Concernant l’ajout de sucres dans ses produits, Nestlé adopte deux poids deux mesures entre les pays riches et les pays en développement

En 1974, une campagne d’opinion au rayonnement international a été déclenchée contre le géant de l’industrie agroalimentaire Nestlé. Cette campagne d’interpellation, intitulée Nestlé tue des bébés, s’appuyait sur une étude réalisée par l’organisation britannique War on Want. Celle-ci dénonçait les stratégies publicitaires de l’entreprise multinationale suisse, qui promouvait notamment son lait en poudre au détriment de l’allaitement maternel dans les pays en développement. Cela créait des habitudes chez les mamans qui, associées à des conditions d’hygiène inappropriées, pouvaient causer de graves infections chez les nourrissons susceptibles d’aboutir à leur décès.

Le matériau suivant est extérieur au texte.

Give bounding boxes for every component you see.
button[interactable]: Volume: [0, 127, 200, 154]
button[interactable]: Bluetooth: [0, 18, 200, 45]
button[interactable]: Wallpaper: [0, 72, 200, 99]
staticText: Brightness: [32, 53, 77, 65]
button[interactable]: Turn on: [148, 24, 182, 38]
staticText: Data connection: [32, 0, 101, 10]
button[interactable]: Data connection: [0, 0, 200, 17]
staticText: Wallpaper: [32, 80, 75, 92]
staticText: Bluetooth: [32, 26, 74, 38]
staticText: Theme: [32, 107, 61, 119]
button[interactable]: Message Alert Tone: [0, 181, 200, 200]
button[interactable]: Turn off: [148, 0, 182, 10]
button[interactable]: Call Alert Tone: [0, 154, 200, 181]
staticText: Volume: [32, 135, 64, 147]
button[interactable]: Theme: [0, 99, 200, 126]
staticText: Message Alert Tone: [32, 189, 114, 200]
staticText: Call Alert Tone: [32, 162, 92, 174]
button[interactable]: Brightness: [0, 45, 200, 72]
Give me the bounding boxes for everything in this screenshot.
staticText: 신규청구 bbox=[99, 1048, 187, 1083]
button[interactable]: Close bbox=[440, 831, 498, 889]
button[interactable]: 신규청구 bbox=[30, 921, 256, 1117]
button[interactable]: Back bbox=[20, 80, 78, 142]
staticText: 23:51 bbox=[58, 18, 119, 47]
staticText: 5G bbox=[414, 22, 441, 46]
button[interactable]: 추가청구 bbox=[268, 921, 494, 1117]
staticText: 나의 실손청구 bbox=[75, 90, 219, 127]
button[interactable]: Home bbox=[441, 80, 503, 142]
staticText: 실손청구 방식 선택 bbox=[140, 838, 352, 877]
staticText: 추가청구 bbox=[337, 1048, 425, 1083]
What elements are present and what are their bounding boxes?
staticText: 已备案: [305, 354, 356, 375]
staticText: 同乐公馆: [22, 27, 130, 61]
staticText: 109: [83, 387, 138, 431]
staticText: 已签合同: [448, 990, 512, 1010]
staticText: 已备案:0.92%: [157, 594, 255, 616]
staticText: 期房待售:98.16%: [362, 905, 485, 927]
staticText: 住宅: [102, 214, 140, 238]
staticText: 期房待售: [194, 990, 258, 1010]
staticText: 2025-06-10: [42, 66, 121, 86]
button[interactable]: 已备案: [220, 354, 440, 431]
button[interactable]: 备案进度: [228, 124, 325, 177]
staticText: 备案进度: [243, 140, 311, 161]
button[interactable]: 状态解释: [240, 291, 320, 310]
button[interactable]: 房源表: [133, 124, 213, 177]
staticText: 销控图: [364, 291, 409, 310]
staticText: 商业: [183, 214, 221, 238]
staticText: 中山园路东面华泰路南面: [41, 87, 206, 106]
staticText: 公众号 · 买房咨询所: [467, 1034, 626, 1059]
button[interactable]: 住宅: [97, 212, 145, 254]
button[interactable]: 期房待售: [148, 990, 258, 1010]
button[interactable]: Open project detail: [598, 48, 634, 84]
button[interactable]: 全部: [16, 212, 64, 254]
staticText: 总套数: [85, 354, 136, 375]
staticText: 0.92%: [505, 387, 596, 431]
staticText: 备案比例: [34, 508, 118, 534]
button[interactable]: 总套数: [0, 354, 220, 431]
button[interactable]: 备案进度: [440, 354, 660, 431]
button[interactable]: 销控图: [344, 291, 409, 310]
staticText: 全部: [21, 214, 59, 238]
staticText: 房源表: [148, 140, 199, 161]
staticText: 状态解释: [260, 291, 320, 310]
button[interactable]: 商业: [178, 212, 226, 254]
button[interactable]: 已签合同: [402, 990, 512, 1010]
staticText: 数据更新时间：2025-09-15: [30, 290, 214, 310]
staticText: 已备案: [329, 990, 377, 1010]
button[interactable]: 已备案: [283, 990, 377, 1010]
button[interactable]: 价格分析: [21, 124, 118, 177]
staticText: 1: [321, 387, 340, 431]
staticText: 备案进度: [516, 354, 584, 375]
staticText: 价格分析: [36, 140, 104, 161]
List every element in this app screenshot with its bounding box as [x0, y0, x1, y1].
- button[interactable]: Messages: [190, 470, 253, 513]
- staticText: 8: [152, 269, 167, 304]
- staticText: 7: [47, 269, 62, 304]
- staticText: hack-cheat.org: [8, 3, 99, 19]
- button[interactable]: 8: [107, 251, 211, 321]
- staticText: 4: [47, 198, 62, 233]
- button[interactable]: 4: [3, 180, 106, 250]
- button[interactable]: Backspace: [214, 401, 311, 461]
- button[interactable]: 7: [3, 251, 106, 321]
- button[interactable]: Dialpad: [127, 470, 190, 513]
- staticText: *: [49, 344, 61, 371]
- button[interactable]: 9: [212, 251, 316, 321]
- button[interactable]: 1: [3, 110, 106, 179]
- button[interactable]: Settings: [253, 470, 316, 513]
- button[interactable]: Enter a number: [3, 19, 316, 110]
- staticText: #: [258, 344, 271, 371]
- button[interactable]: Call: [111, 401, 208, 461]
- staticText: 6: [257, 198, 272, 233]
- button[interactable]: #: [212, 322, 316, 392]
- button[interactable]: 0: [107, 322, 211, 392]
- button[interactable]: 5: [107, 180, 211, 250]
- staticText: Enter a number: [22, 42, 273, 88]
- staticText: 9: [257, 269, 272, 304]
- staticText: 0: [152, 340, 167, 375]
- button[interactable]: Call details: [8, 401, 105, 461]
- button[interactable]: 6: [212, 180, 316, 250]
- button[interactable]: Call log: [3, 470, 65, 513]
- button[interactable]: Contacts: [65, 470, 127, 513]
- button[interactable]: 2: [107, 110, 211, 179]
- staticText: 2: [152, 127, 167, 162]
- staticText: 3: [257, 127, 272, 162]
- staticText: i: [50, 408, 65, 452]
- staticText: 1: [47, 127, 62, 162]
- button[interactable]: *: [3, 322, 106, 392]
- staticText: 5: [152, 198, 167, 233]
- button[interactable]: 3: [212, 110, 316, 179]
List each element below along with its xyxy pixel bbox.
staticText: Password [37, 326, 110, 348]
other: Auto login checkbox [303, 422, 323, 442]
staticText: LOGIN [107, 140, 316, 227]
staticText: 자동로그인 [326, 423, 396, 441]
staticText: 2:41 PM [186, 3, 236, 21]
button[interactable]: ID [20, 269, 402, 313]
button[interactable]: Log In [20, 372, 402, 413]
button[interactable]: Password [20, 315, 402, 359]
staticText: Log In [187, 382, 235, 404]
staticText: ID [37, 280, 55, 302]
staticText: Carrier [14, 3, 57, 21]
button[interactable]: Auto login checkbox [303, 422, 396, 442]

Le 22 avril 2024, un demi-siècle plus tard, l’organisation suisse Public Eye et le Réseau international d’action pour l’alimentation infantile (IBFAN) ont publié une nouvelle étude sur les pratiques de Nestlé dans les pays à revenu faible ou intermédiaire. Le document affirme que deux importantes marques d’aliments pour bébés et très jeunes enfants du groupe (les céréales de blé Cerelac et le lait en poudre Nido) contiennent des niveaux élevés de sucre ajouté, alors que ces produits en sont exempts en Suisse et dans la plupart des marchés européens. En outre, l’organisation précise que pour conforter sa place de leader sur les marchés, Nestlé emploie des stratégies de marketing offensives et trompeuses faisant intervenir des professionnels de santé et des influenceurs.

Depuis de nombreuses années, l’Organisation mondiale de la Santé (OMS) alerte la communauté internationale sur l’ampleur que prend l’épidémie d’obésité dans le monde, et particulièrement dans les pays en développement. Elle prévient aussi que l’absorption de sucre dès la petite enfance crée des addictions qui peuvent durer toute la vie et avoir des répercussions graves sur la santé. C’est pourquoi l’OMS recommande d’exclure tous les sucres ajoutés de la nourriture destinée aux enfants de moins de trois ans.

IBFAN et Public Eye ont analysé quelque 150 produits commercialisés par Nestlé dans plusieurs pays à faible revenu d’Afrique, d’Asie et d’Amérique latine. Presque tous les produits Cerelac contiennent du sucre ajouté (quasiment l’équivalent d’un morceau de sucre par portion en moyenne). Quant aux portions de lait en poudre Nido, chacune d’entre elles en comporte en moyenne près de 2 grammes. Opposées à cette différence de traitement, les deux ONG ont lancé une pétition demandant à Nestlé de « renoncer immédiatement à l’ajout de sucre dans son assortiment destiné aux enfants de moins de trois ans, partout dans le monde ».